Transcribe every record verbatim; no pictures.

> Records drawn from a dataset
= = =
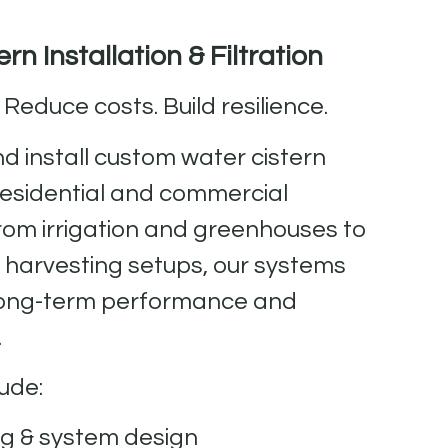
rn Installation & Filtration
 Reduce costs. Build resilience.
d install custom water cistern
residential and commercial
From irrigation and greenhouses to
r harvesting setups, our systems
r long-term performance and
.
ude:
ng & system design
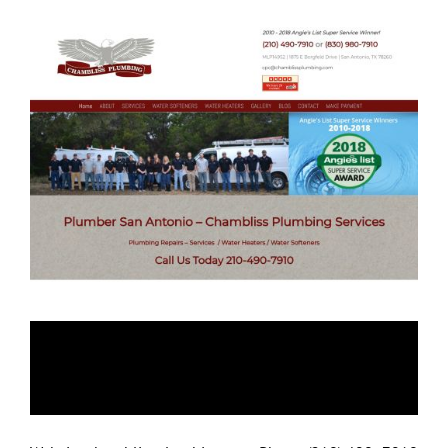
Chambliss
Plumbing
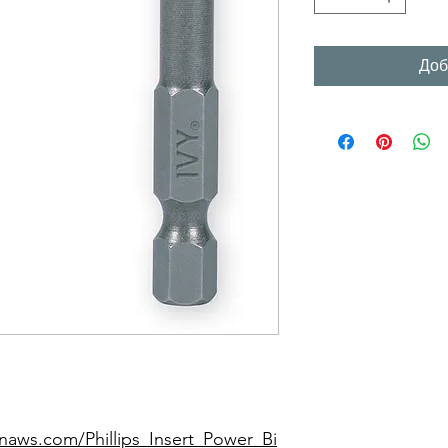
Доб
naws.com/Phillips_Insert_Power_Bi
= = =
> RESPONSE
rn Installation & Filtration
 Reduce costs. Build resilience.
d install custom water cistern
residential and commercial
From irrigation and greenhouses to
r harvesting setups, our systems
r long-term performance and
.
ude:
ng & system design
Chambliss
Plumbing
Доб
naws.com/Phillips_Insert_Power_Bi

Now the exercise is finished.